<<<<

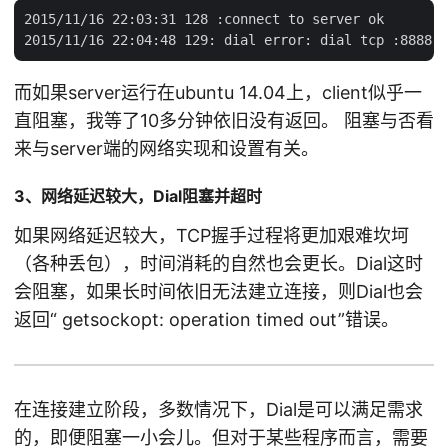
2015/11/16 22:03:31 128 :connect to server ok

而如果server运行在ubuntu 14.04上，client似乎一
直阻塞，我等了10多分钟依旧没有返回。 阻塞与否看
来与server端的网络实现和设置有关。
3、网络延迟较大，Dial阻塞并超时
如果网络延迟较大，TCP握手过程将更加艰难坎坷
（各种丢包），时间消耗的自然也会更长。Dial这时
会阻塞，如果长时间依旧无法建立连接，则Dial也会
返回“ getsockopt: operation timed out”错误。
在连接建立阶段，多数情况下，Dial是可以满足需求
的，即便阻塞一小会儿。但对于某些程序而言，需要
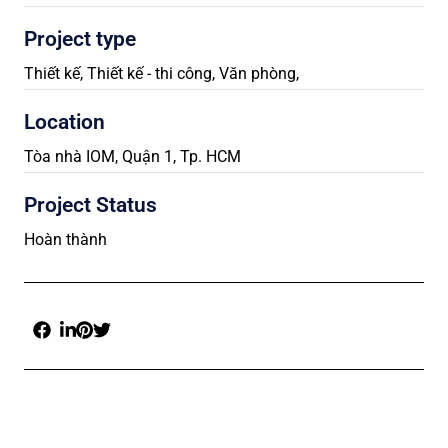
Project type
Thiết kế
,
Thiết kế - thi công
,
Văn phòng
,
Location
Tòa nhà IOM, Quận 1, Tp. HCM
Project Status
Hoàn thành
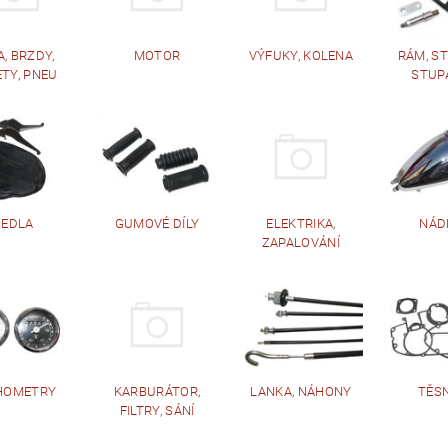
, BRZDY,
MOTOR
VÝFUKY, KOLENA
RÁM, S
TY, PNEU
STUP
SEDLA
GUMOVÉ DÍLY
ELEKTRIKA,
NÁD
ZAPALOVÁNÍ
HOMETRY
KARBURÁTOR,
LANKA, NÁHONY
TĚS
FILTRY, SÁNÍ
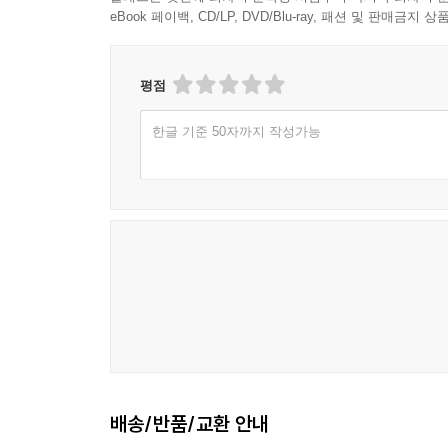
eBook 페이백, CD/LP, DVD/Blu-ray, 패션 및 판매금
평점
한글 기준 50자까지 작성가능
배송/반품/교환 안내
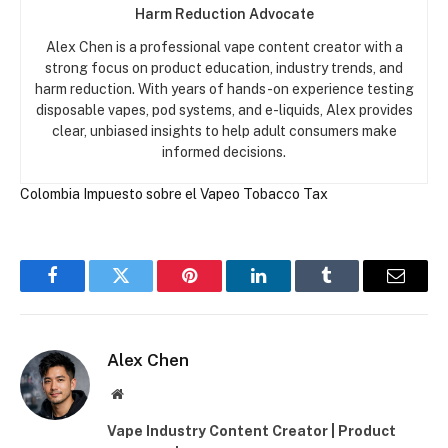
Harm Reduction Advocate
Alex Chen is a professional vape content creator with a
strong focus on product education, industry trends, and
harm reduction. With years of hands-on experience testing
disposable vapes, pod systems, and e-liquids, Alex provides
clear, unbiased insights to help adult consumers make
informed decisions.
Colombia
Impuesto sobre el Vapeo
Tobacco Tax
Facebook
Twitter
Pinterest
LinkedIn
Tumblr
Correo
electró
Alex Chen
Web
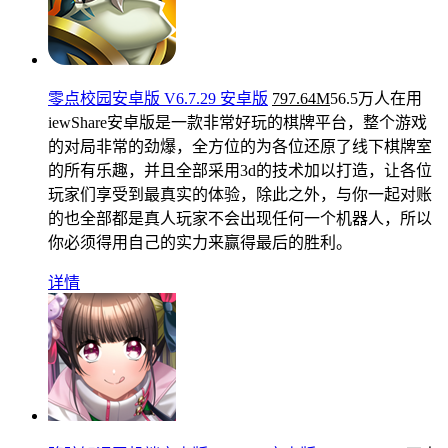
零点校园安卓版 V6.7.29 安卓版
797.64M
56.5万人在用
iewShare安卓版是一款非常好玩的棋牌平台，整个游戏
的对局非常的劲爆，全方位的为各位还原了线下棋牌室
的所有乐趣，并且全部采用3d的技术加以打造，让各位
玩家们享受到最真实的体验，除此之外，与你一起对账
的也全部都是真人玩家不会出现任何一个机器人，所以
你必须得用自己的实力来赢得最后的胜利。
详情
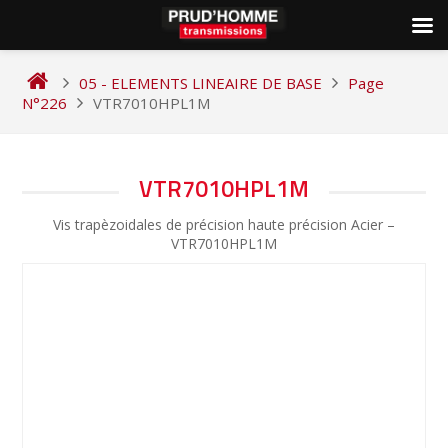
Skip
to
05 - ELEMENTS LINEAIRE DE BASE
Page
content
N°226
VTR7010HPL1M
NAVIGATION
VTR7010HPL1M
DE
Vis trapèzoidales de précision haute précision Acier –
L’ARTICLE
VTR7010HPL1M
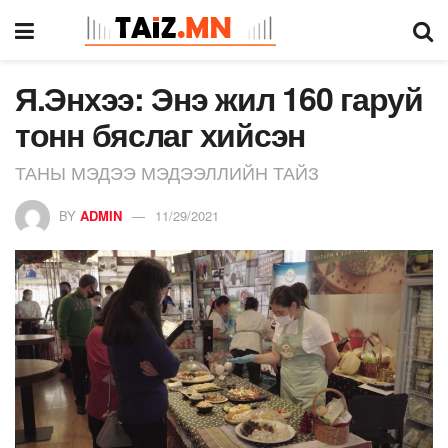
Я.Энхээ: Энэ жил 160 гаруй
тонн бяслаг хийсэн
ТАНЫ МЭДЭЭ МЭДЭЭЛЛИЙН ТАЙЗ
BY
ADMIN
11/29/2021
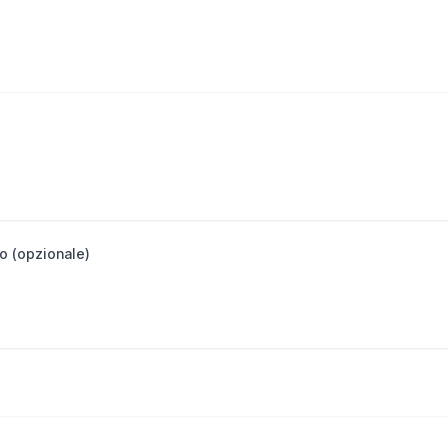
o (opzionale)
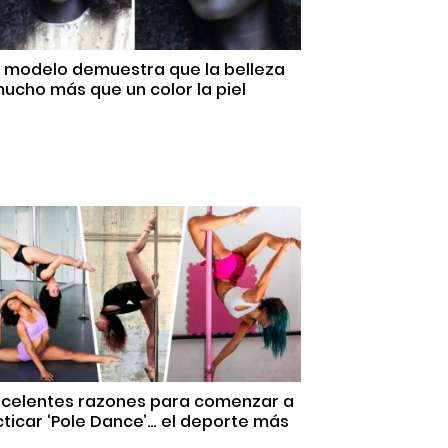
a modelo demuestra que la belleza
ucho más que un color la piel
Excelentes razones para comenzar a
ticar ‘Pole Dance’… el deporte más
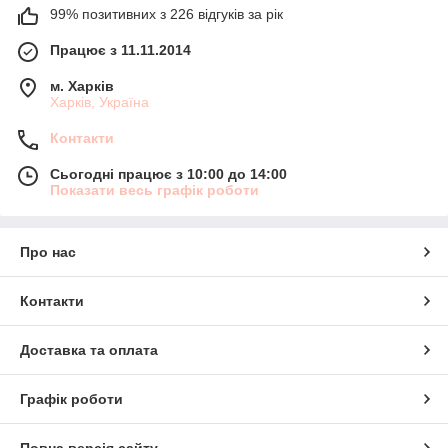
99% позитивних з 226 відгуків за рік
Працює з 11.11.2014
м. Харків
Харків, Україна
Контакти
Сьогодні працює з 10:00 до 14:00
Показати весь графік роботи
Про нас
Контакти
Доставка та оплата
Графік роботи
Повна версія сайту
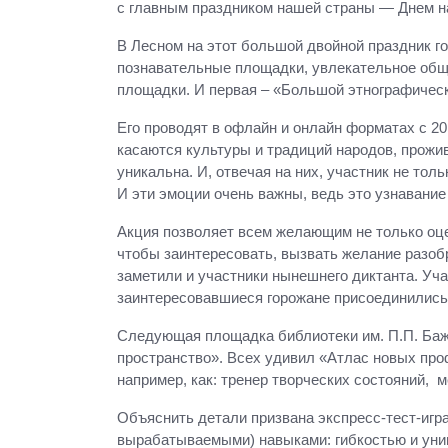
с главным праздником нашей страны — Днем 
В Лесном на этот большой двойной праздник г
познавательные площадки, увлекательное обще
площадки. И первая – «Большой этнографическ
Его проводят в офлайн и онлайн форматах с 20
касаются культуры и традиций народов, прожи
уникальна. И, отвечая на них, участник не толь
И эти эмоции очень важны, ведь это узнавание
Акция позволяет всем желающим не только оцен
чтобы заинтересовать, вызвать желание разоб
заметили и участники нынешнего диктанта. Уч
заинтересовавшиеся горожане присоединились 
Следующая площадка библиотеки им. П.П. Баж
пространство». Всех удивил «Атлас новых про
например, как: тренер творческих состояний, 
Объяснить детали призвана экспресс-тест-игр
вырабатываемыми) навыками: гибкостью и уни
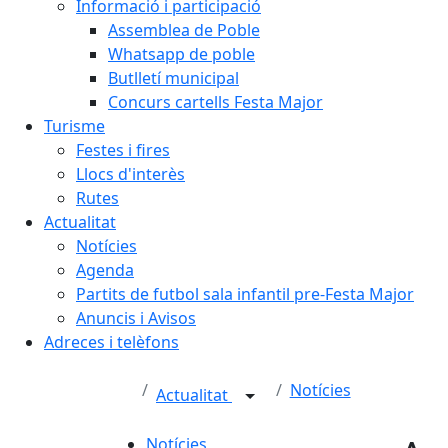
Informació i participació
Assemblea de Poble
Whatsapp de poble
Butlletí municipal
Concurs cartells Festa Major
Turisme
Festes i fires
Llocs d'interès
Rutes
Actualitat
Notícies
Agenda
Partits de futbol sala infantil pre-Festa Major
Anuncis i Avisos
Adreces i telèfons
Notícies
Actualitat
Notícies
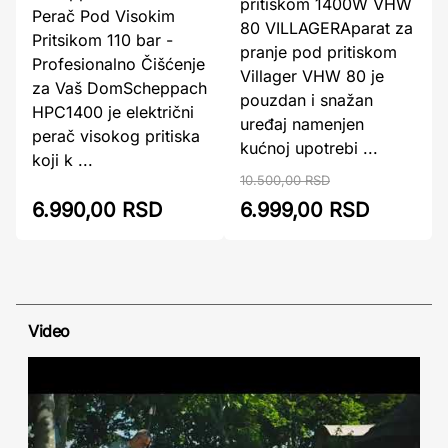
pritiskom 1400W VHW
Perač Pod Visokim
80 VILLAGERAparat za
Pritsikom 110 bar -
pranje pod pritiskom
Profesionalno Čišćenje
Villager VHW 80 je
za Vaš DomScheppach
pouzdan i snažan
HPC1400 je električni
uređaj namenjen
perač visokog pritiska
kućnoj upotrebi ...
koji k ...
10.500,00 RSD
6.990,00 RSD
6.999,00 RSD
Video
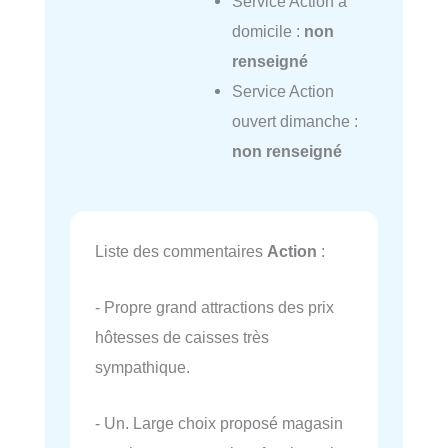
Service Action à
domicile :
non
renseigné
Service Action
ouvert dimanche :
non renseigné
Liste des commentaires
Action
:
- Propre grand attractions des prix
hôtesses de caisses très
sympathique.
- Un. Large choix proposé magasin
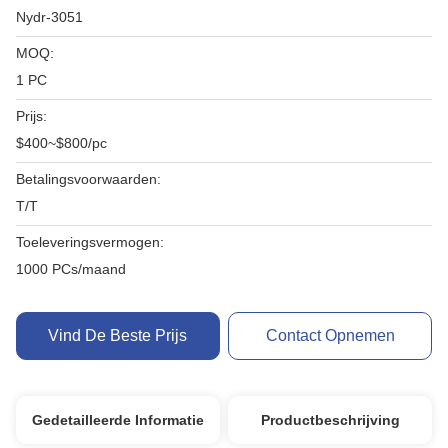
Nydr-3051
MOQ:
1 PC
Prijs:
$400~$800/pc
Betalingsvoorwaarden:
T/T
Toeleveringsvermogen:
1000 PCs/maand
Vind De Beste Prijs
Contact Opnemen
Gedetailleerde Informatie
Productbeschrijving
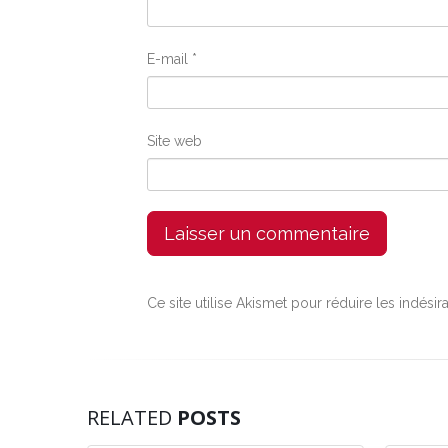
E-mail
*
Site web
Ce site utilise Akismet pour réduire les indésir
RELATED
POSTS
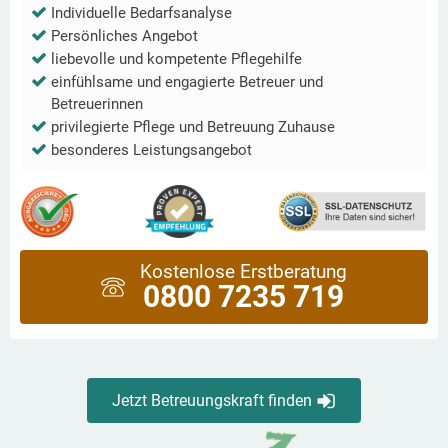
Individuelle Bedarfsanalyse
Persönliches Angebot
liebevolle und kompetente Pflegehilfe
einfühlsame und engagierte Betreuer und
Betreuerinnen
privilegierte Pflege und Betreuung Zuhause
besonderes Leistungsangebot
Kostenlose Erstberatung
0800 7235 719
Jetzt Betreuungskraft finden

>>>>

• [Work to be completed]
Exactly as written, return every line of the listing, but not the pictures.

• [Reply]
2015/11/16 22:03:31 128 :connect to server ok

而如果server运行在ubuntu 14.04上，client似乎一
直阻塞，我等了10多分钟依旧没有返回。 阻塞与否看
来与server端的网络实现和设置有关。
3、网络延迟较大，Dial阻塞并超时
如果网络延迟较大，TCP握手过程将更加艰难坎坷
（各种丢包），时间消耗的自然也会更长。Dial这时
会阻塞，如果长时间依旧无法建立连接，则Dial也会
返回“ getsockopt: operation timed out”错误。
在连接建立阶段，多数情况下，Dial是可以满足需求
的，即便阻塞一小会儿。但对于某些程序而言，需要
Project type
Thiết kế
,
Thiết kế - thi công
,
Văn phòng
,
Location
Tòa nhà IOM, Quận 1, Tp. HCM
Project Status
Hoàn thành
, BRZDY,
MOTOR
VÝFUKY, KOLENA
RÁM, S
TY, PNEU
STUP
SEDLA
GUMOVÉ DÍLY
ELEKTRIKA,
NÁD
ZAPALOVÁNÍ
HOMETRY
KARBURÁTOR,
LANKA, NÁHONY
TĚS
FILTRY, SÁNÍ
eBook 페이백, CD/LP, DVD/Blu-ray, 패션 및 판매금
평점
한글 기준 50자까지 작성가능
배송/반품/교환 안내
Harm Reduction Advocate
Alex Chen is a professional vape content creator with a
strong focus on product education, industry trends, and
harm reduction. With years of hands-on experience testing
disposable vapes, pod systems, and e-liquids, Alex provides
clear, unbiased insights to help adult consumers make
informed decisions.
Colombia
Impuesto sobre el Vapeo
Tobacco Tax
Facebook
Twitter
Pinterest
LinkedIn
Tumblr
Correo
electró
Alex Chen
Web
零点校园安卓版 V6.7.29 安卓版
797.64M
56.5万人在用
iewShare安卓版是一款非常好玩的棋牌平台，整个游戏
的对局非常的劲爆，全方位的为各位还原了线下棋牌室
的所有乐趣，并且全部采用3d的技术加以打造，让各位
玩家们享受到最真实的体验，除此之外，与你一起对账
的也全部都是真人玩家不会出现任何一个机器人，所以
你必须得用自己的实力来赢得最后的胜利。
详情
Skip
to
05 - ELEMENTS LINEAIRE DE BASE
Page
content
N°226
VTR7010HPL1M
NAVIGATION
VTR7010HPL1M
DE
Vis trapèzoidales de précision haute précision Acier –
L’ARTICLE
VTR7010HPL1M
Я.Энхээ: Энэ жил 160 гаруй
тонн бяслаг хийсэн
ТАНЫ МЭДЭЭ МЭДЭЭЛЛИЙН ТАЙЗ
BY
ADMIN
11/29/2021
o (opzionale)
a modelo demuestra que la belleza
ucho más que un color la piel
Excelentes razones para comenzar a
ticar ‘Pole Dance’… el deporte más
99% позитивних з 226 відгуків за рік
Працює з 11.11.2014
м. Харків
Харків, Україна
Контакти
Сьогодні працює з 10:00 до 14:00
Показати весь графік роботи
Про нас
Контакти
Доставка та оплата
Графік роботи
Повна версія сайту
с главным праздником нашей страны — Днем 
В Лесном на этот большой двойной праздник г
познавательные площадки, увлекательное обще
площадки. И первая – «Большой этнографическ
Его проводят в офлайн и онлайн форматах с 20
касаются культуры и традиций народов, прожи
уникальна. И, отвечая на них, участник не толь
И эти эмоции очень важны, ведь это узнавание
Акция позволяет всем желающим не только оцен
чтобы заинтересовать, вызвать желание разоб
заметили и участники нынешнего диктанта. Уч
заинтересовавшиеся горожане присоединились 
Следующая площадка библиотеки им. П.П. Баж
пространство». Всех удивил «Атлас новых про
например, как: тренер творческих состояний, 
Объяснить детали призвана экспресс-тест-игр
вырабатываемыми) навыками: гибкостью и уни
Informació i participació
Assemblea de Poble
Whatsapp de poble
Butlletí municipal
Concurs cartells Festa Major
Turisme
Festes i fires
Llocs d'interès
Rutes
Actualitat
Notícies
Agenda
Partits de futbol sala infantil pre-Festa Major
Anuncis i Avisos
Adreces i telèfons
Notícies
Actualitat
Notícies
pritiskom 1400W VHW
Perač Pod Visokim
80 VILLAGERAparat za
Pritsikom 110 bar -
pranje pod pritiskom
Profesionalno Čišćenje
Villager VHW 80 je
za Vaš DomScheppach
pouzdan i snažan
HPC1400 je električni
uređaj namenjen
perač visokog pritiska
kućnoj upotrebi ...
koji k ...
10.500,00 RSD
6.990,00 RSD
6.999,00 RSD
Video
Service Action à
domicile :
non
renseigné
Service Action
ouvert dimanche :
non renseigné
Liste des commentaires
Action
:
- Propre grand attractions des prix
hôtesses de caisses très
sympathique.
- Un. Large choix proposé magasin
Nydr-3051
MOQ:
1 PC
Prijs:
$400~$800/pc
Betalingsvoorwaarden:
T/T
Toeleveringsvermogen:
1000 PCs/maand
Vind De Beste Prijs
Contact Opnemen
Gedetailleerde Informatie
Productbeschrijving
E-mail
*
Site web
Ce site utilise Akismet pour réduire les indésir
RELATED
POSTS
Individuelle Bedarfsanalyse
Persönliches Angebot
liebevolle und kompetente Pflegehilfe
einfühlsame und engagierte Betreuer und
Betreuerinnen
privilegierte Pflege und Betreuung Zuhause
besonderes Leistungsangebot
Kostenlose Erstberatung
0800 7235 719
Jetzt Betreuungskraft finden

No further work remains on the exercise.